Comparing the fields of AI (Artificial Intelligence), ML (Machine Learning), and data science is akin to comparing apples, oranges, and bananas—they're related but serve different purposes and have distinct areas of focus. However, each field contributes to advancing technology and solving complex problems in unique ways. Here's a breakdown of each:
So, which is better—AI, ML, or data science? It's not a matter of one being better than the other but rather about understanding their roles and how they complement each other:
Data Science is concerned with extracting insights and knowledge from data, often using statistical methods and tools. It encompasses a broader range of techniques beyond machine learning, including data mining, data cleaning, and data visualization.

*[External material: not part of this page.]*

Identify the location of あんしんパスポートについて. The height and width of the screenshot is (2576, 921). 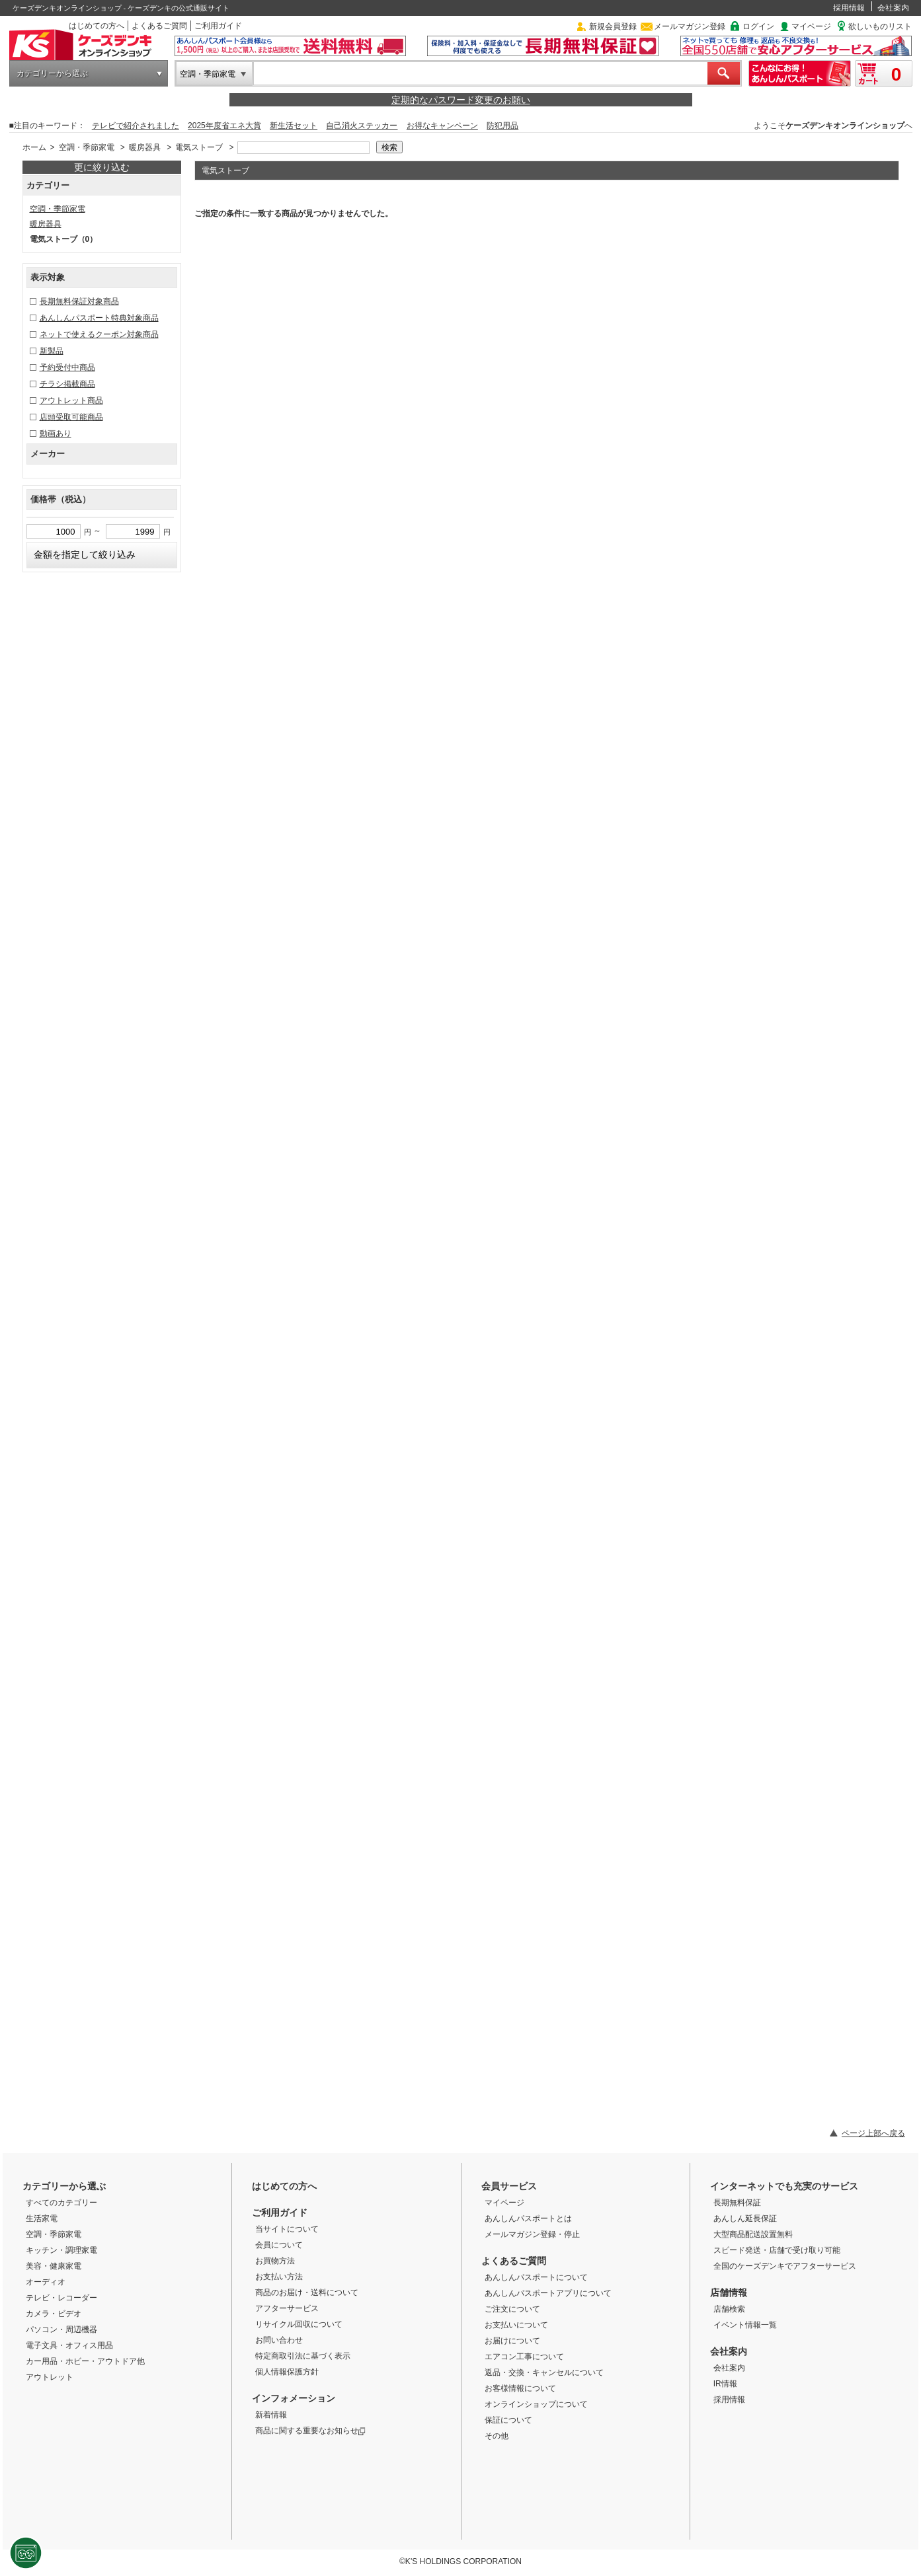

Machine Learning is a subset of AI that focuses specifically on developing algorithms and models that enable computers to learn from data. It's a crucial tool in the data scientist's toolkit for building predictive models and making sense of complex datasets.

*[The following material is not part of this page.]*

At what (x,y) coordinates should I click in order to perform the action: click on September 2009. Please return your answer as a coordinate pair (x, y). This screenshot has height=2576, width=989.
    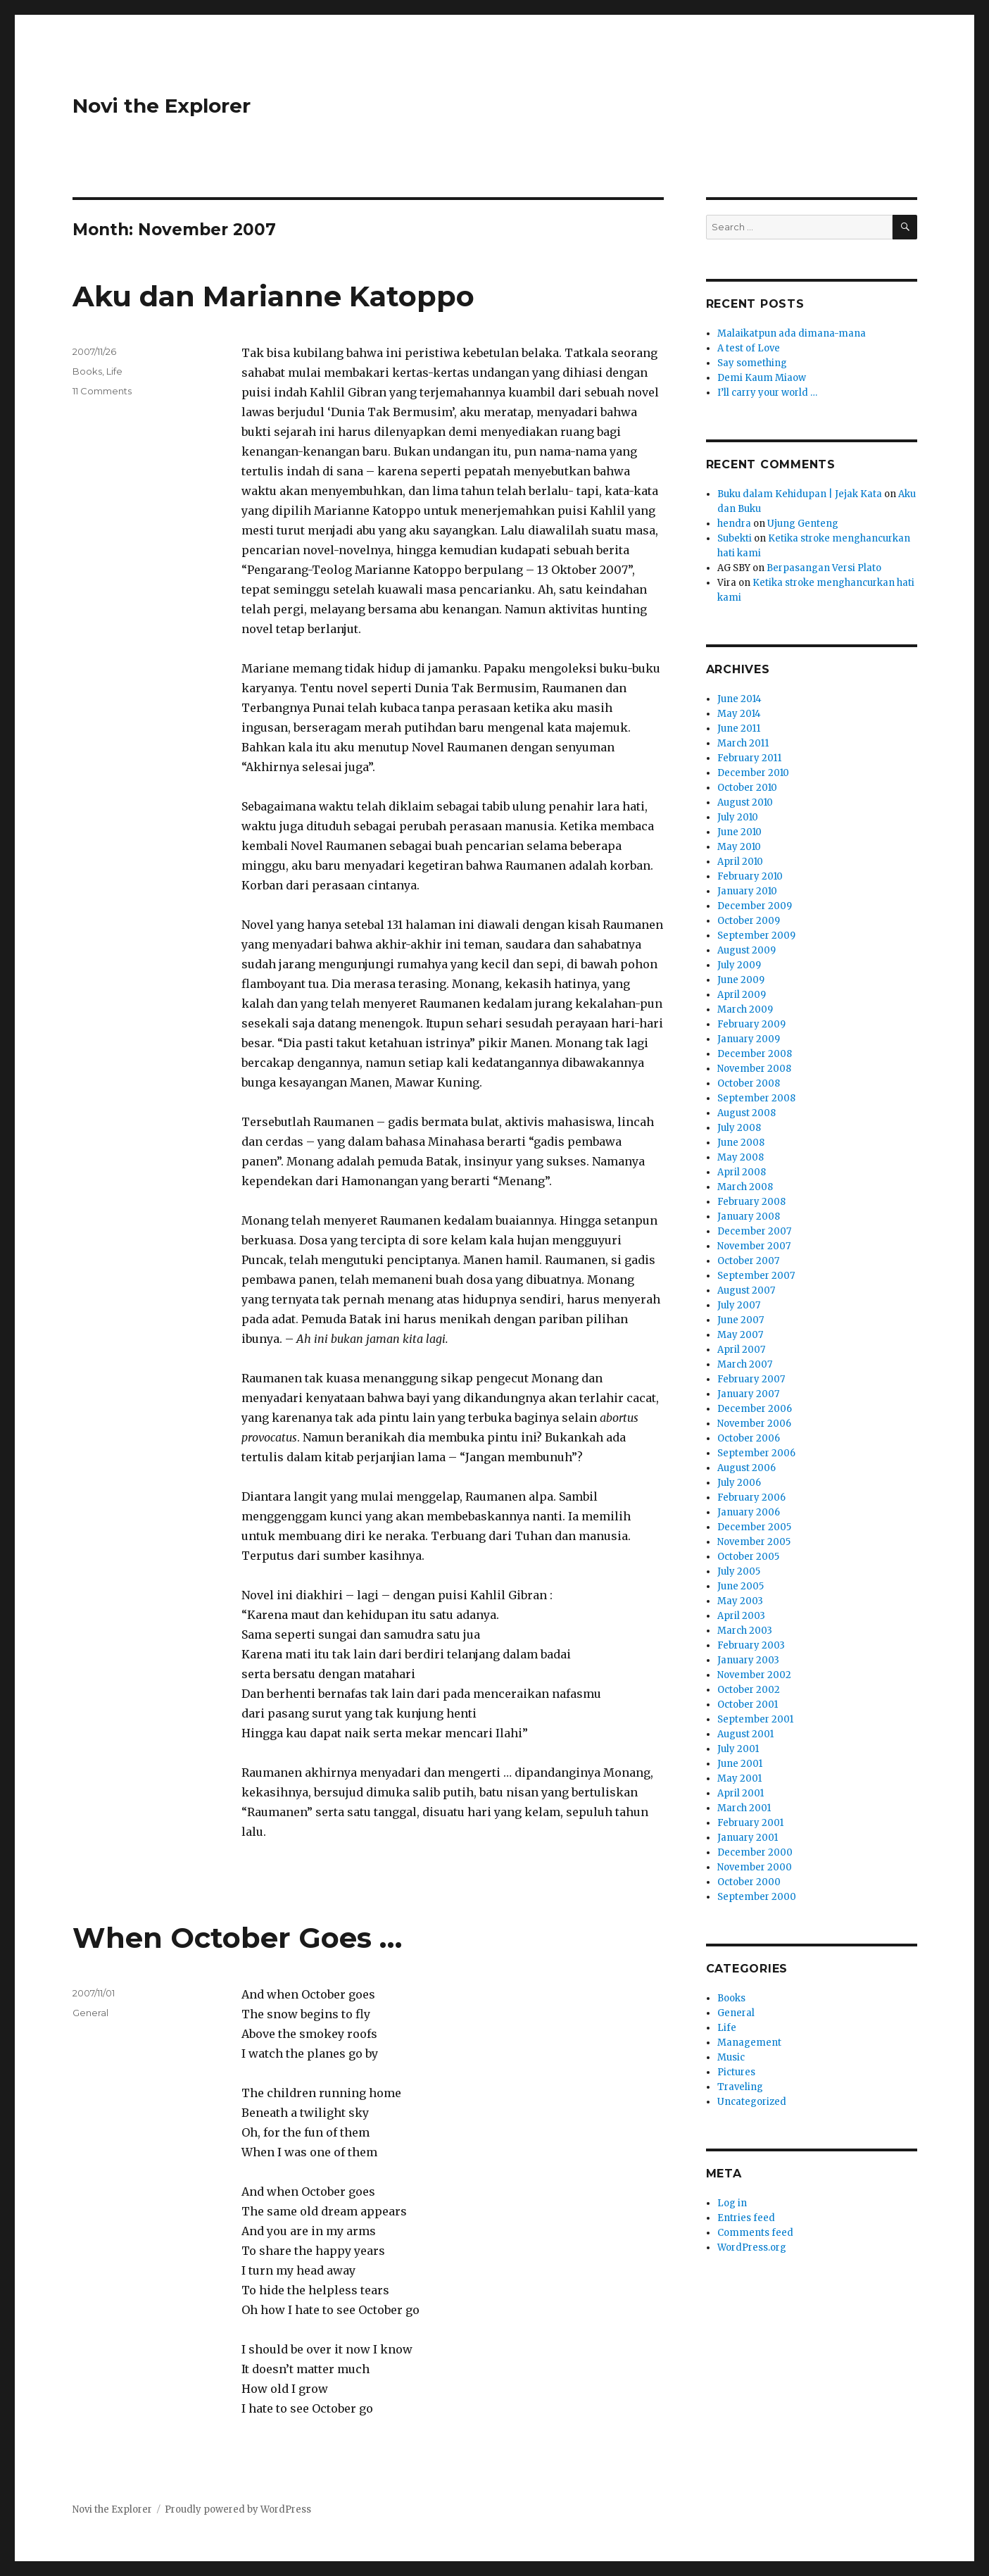     Looking at the image, I should click on (756, 936).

Artificial Intelligence is the overarching field that encompasses both data science and machine learning, as well as other techniques and methodologies aimed at replicating human intelligence in machines.

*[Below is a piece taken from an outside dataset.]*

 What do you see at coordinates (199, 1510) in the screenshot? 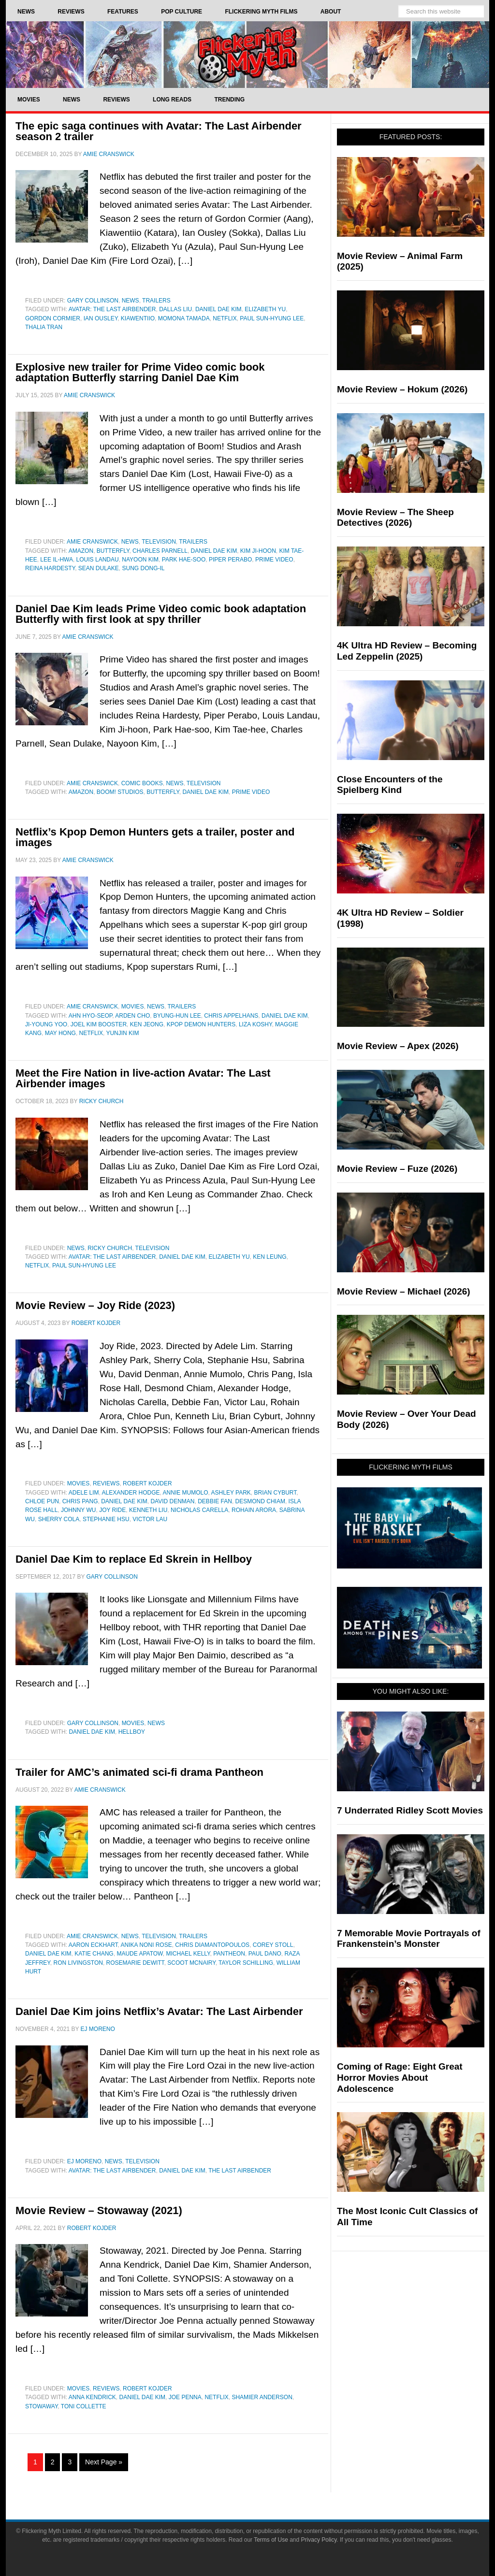 I see `Nicholas Carella` at bounding box center [199, 1510]. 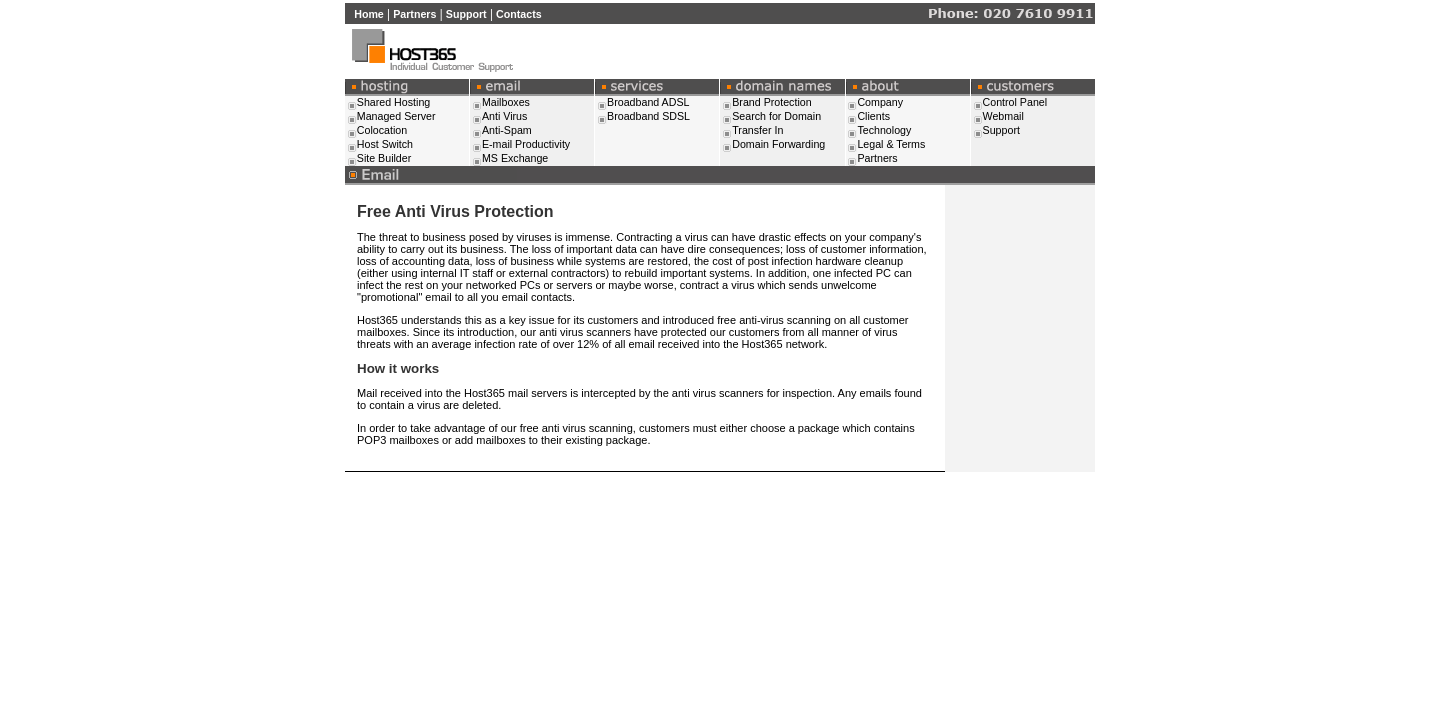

In conclusion, the choice between AI, ML, and data science depends on the problem you're trying to solve and the tools and techniques best suited to address that problem. Each field has its own strengths and applications, and practitioners often draw from all three to tackle complex challenges and drive innovation in technology and beyond.
Machine learning is a subset of artificial intelligence (AI) that focuses on developing algorithms and statistical models that enable computers to learn from and make predictions or decisions based on data, without being explicitly programmed to do so. In essence, it's about creating systems that can automatically learn and improve from experience.
At its core, machine learning involves feeding data into algorithms to allow them to recognize patterns, make predictions, or generate insights. These algorithms are trained using large datasets, where they learn to identify correlations, trends, and relationships within the data. Through a process of iteration and adjustment, the algorithms improve their performance over time, becoming more accurate and effective at the tasks they're designed for.
There are several types of machine learning approaches, including supervised learning, unsupervised learning, semi-supervised learning, and reinforcement learning, each suited for different types of tasks and data. Supervised learning involves training algorithms on labeled data, where the correct answers are provided alongside the input data. Unsupervised learning, on the other hand, involves training algorithms on unlabeled data, allowing them to discover hidden patterns or structures within the data. Semi-supervised learning combines elements of both supervised and unsupervised learning, while reinforcement learning involves training algorithms to make sequences of decisions through trial and error, with the goal of maximizing cumulative rewards.
Overall, machine learning has become increasingly important in various fields, from finance and healthcare to marketing and cybersecurity, revolutionizing how businesses and organizations leverage data to make informed decisions and automate processes.